**TASK STATEMENT**
Copy out every line of the data that has the word "plików" somewhere in it.

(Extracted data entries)
►

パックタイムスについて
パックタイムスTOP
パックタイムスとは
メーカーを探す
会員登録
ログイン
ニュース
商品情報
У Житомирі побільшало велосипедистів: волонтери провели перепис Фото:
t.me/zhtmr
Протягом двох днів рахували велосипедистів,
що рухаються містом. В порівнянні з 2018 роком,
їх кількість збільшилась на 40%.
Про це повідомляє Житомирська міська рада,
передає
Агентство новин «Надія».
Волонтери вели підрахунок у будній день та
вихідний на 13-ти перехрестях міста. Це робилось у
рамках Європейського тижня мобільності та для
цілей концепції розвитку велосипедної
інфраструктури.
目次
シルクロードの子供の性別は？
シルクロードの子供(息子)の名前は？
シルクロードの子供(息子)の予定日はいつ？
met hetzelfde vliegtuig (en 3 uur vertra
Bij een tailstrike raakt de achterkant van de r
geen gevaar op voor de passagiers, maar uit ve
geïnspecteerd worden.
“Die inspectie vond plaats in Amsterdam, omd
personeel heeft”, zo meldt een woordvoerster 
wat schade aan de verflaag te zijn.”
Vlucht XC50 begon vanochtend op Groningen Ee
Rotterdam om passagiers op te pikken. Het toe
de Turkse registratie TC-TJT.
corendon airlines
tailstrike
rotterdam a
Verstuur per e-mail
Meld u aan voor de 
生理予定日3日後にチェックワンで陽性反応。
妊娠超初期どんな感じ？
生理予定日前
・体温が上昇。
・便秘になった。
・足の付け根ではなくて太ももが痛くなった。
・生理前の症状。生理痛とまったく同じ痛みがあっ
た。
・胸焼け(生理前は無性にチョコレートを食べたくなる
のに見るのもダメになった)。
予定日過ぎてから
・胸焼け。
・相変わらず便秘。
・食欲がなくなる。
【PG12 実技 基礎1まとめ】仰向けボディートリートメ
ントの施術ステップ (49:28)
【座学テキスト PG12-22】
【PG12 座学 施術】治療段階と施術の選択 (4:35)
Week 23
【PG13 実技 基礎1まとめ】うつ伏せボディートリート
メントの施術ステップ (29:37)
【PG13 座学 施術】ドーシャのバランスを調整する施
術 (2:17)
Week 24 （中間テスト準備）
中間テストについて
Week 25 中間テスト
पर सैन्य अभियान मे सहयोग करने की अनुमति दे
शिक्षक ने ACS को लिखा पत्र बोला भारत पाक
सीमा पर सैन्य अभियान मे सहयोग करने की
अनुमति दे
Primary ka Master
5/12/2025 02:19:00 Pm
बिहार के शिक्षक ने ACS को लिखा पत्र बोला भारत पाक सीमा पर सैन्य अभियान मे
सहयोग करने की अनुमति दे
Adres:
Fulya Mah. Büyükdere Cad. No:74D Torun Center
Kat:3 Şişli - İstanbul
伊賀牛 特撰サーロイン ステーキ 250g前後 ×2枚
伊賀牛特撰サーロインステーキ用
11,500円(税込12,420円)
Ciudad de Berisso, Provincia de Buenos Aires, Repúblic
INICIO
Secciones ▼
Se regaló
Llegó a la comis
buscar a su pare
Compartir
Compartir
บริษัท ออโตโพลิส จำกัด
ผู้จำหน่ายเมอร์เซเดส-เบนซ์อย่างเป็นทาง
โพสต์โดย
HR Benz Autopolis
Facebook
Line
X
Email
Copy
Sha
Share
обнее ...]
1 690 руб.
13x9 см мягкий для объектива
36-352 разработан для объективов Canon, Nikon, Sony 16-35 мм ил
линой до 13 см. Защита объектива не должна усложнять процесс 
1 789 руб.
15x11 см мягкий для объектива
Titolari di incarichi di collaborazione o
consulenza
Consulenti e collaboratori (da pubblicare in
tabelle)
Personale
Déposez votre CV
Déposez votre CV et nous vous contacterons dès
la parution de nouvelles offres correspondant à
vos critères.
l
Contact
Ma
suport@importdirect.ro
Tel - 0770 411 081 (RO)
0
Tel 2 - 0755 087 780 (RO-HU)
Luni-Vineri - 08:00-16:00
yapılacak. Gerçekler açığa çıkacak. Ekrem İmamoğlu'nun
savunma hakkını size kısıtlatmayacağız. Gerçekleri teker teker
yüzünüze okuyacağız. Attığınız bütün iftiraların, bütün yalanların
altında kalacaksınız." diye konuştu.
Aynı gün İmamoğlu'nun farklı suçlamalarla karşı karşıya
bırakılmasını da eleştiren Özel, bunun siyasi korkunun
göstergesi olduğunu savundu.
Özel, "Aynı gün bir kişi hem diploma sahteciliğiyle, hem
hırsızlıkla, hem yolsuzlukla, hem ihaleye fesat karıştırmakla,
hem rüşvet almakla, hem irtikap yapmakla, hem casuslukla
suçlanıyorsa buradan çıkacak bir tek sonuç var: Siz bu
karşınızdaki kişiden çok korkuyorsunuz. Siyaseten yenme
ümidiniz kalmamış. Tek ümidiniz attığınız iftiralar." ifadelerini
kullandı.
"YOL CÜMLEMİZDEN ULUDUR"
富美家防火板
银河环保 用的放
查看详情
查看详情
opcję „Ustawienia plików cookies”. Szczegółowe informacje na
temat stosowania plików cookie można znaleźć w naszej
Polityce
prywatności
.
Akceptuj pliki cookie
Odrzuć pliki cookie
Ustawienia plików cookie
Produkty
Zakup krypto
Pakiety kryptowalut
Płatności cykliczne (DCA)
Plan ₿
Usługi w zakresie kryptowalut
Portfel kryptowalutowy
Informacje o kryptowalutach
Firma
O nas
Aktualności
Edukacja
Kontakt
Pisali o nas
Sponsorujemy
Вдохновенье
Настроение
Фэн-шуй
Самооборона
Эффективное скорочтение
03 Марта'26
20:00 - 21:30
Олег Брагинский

◄

**SOLUTION**
opcję „Ustawienia plików cookies”. Szczegółowe informacje na
temat stosowania plików cookie można znaleźć w naszej
Ustawienia plików cookie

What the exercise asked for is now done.